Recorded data
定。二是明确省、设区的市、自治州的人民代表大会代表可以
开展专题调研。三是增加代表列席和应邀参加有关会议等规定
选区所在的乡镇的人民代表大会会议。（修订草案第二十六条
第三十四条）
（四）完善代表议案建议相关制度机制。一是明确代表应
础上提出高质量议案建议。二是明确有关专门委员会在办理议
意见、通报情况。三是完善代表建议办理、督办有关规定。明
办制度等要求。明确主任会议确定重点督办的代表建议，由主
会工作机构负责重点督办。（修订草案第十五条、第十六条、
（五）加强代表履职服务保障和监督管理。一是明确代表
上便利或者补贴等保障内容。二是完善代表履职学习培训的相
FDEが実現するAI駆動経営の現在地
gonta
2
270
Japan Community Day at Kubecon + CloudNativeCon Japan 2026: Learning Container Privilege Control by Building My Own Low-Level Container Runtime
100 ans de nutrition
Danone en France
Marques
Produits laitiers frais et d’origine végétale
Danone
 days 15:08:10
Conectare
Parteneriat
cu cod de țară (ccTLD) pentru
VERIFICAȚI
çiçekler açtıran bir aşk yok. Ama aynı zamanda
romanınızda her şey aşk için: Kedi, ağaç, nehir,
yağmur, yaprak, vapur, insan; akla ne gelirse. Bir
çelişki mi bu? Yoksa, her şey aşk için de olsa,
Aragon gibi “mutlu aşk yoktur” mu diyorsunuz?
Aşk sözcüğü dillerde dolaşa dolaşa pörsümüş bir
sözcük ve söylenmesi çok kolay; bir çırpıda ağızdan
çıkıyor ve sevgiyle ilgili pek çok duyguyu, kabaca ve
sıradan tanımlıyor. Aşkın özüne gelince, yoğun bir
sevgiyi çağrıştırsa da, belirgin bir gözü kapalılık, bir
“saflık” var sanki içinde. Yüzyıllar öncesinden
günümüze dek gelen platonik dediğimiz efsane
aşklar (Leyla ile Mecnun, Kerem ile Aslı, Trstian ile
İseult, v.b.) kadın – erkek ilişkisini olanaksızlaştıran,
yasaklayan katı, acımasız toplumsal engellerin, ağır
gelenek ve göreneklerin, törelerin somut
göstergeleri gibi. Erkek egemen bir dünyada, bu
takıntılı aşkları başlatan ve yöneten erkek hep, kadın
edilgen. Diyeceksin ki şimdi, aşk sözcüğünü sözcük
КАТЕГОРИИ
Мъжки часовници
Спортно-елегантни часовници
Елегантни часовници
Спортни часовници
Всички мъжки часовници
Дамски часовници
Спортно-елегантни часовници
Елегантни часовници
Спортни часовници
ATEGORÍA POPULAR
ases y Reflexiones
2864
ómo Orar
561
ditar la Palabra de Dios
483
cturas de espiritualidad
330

# The task
Look through the entries and return every line where "kadın" appears.

# Answer below
İseult, v.b.) kadın – erkek ilişkisini olanaksızlaştıran,
takıntılı aşkları başlatan ve yöneten erkek hep, kadın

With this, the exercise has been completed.